The current budget included funding for an additional 167 people for comprehensive services but there is still a significant gap. As of Oct. 8, the state provided services through Medicaid to 5,700 individuals with intellectual or developmental disabilities or autism spectrum disorder and another 1,918 were on a waitlist, 85 percent of whom were waiting for comprehensive services.

Sen. Rebecca Millett of Cape Elizabeth has submitted a bill for next session to eliminate the wait list but it has not yet been drafted.

Lambrew has cautioned against putting too much emphasis on the waitlist, pointing out that nearly two-thirds of those individuals are receiving other services. The waitlist also includes individuals who may not need services currently but will soon age out of child services.


Still, community service providers have been saying for months that a growing workforce crisis has hampered their ability to offer quality care. That issue has come up more recently in response to the death of Norman Fisher in August. Fisher, 62, was an intellectually disabled adult and ward of the state who died at a home managed by Biddeford-based Residential and Community Support Services.

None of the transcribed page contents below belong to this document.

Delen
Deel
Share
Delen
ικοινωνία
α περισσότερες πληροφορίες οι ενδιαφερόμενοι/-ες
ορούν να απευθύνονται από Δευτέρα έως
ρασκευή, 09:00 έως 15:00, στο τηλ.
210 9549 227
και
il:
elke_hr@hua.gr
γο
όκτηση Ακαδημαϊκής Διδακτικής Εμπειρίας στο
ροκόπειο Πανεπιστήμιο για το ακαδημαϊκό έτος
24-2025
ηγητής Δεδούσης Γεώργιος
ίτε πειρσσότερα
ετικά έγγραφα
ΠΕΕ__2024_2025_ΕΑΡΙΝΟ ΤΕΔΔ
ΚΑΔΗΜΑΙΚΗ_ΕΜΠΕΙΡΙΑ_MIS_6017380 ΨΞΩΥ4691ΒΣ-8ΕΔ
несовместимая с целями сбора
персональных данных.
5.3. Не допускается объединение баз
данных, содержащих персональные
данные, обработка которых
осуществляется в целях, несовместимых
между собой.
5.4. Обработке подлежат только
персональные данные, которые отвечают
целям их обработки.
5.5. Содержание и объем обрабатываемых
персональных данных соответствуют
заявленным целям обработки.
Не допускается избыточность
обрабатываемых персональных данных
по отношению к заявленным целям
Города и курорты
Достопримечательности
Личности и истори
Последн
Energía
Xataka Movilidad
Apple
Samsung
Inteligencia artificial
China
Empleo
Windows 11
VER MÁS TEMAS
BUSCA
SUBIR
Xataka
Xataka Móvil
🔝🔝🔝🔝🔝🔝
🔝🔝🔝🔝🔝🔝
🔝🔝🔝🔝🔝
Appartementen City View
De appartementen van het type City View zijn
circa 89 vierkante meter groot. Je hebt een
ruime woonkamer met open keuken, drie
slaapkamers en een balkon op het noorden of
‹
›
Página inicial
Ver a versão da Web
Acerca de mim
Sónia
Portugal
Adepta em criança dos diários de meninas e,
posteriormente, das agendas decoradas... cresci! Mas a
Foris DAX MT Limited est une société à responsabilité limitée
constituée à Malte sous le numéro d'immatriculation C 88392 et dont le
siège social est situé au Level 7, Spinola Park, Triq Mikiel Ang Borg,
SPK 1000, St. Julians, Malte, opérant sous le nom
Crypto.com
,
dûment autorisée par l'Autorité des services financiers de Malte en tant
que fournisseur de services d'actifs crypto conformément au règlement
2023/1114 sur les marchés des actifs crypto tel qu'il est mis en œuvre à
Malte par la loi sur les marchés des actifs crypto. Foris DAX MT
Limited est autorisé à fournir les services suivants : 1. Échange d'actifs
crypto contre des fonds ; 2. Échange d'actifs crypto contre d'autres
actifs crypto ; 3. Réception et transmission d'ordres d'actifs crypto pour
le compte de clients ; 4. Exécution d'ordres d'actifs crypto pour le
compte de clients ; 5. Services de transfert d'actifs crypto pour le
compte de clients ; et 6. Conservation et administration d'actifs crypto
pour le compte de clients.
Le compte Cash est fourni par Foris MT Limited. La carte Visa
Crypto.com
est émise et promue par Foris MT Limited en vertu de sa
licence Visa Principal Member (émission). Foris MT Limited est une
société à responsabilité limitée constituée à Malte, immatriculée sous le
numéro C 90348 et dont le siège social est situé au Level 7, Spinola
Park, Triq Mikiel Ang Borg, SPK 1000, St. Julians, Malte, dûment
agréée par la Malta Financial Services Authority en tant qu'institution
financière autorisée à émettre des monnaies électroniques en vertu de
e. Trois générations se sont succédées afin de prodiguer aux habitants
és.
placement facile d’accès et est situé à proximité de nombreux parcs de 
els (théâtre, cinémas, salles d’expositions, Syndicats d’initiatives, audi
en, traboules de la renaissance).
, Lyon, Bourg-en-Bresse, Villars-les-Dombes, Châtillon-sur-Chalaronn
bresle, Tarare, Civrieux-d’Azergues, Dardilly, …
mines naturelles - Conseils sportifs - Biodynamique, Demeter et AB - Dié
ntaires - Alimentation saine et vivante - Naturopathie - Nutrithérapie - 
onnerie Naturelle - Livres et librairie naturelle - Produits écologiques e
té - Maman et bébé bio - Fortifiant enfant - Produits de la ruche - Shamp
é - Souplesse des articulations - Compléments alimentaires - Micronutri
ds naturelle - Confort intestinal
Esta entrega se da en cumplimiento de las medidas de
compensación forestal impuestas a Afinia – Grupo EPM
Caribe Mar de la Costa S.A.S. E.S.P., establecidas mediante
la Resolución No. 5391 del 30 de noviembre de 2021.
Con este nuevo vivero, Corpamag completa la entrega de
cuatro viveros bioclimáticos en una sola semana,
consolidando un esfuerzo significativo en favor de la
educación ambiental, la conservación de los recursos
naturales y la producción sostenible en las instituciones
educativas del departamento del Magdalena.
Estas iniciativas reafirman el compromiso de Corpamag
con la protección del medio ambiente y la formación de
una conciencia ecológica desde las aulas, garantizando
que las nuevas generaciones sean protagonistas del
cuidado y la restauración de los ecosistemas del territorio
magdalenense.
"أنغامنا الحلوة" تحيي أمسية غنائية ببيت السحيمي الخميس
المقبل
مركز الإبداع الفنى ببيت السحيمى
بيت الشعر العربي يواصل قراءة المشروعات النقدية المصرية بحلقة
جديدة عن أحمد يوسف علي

Although state officials have not identified Fisher or answered questions about his care, citing privacy laws, they have confirmed that the late August death of a patient in RCSS’ ultimately led the state to terminate its Medicaid contract with the for-profit company. The state is now in the process of finding new homes for the more than 60 clients of RCSS who had been housed in 38 one or two-bedroom homes throughout southern Maine.

Lambrew has said that while the Mills administration has increased capacity to serve disabled adults, demand has increased at an even greater pace. She said many families and providers have asked for more flexibility in providing services and that’s something her department has been discussing.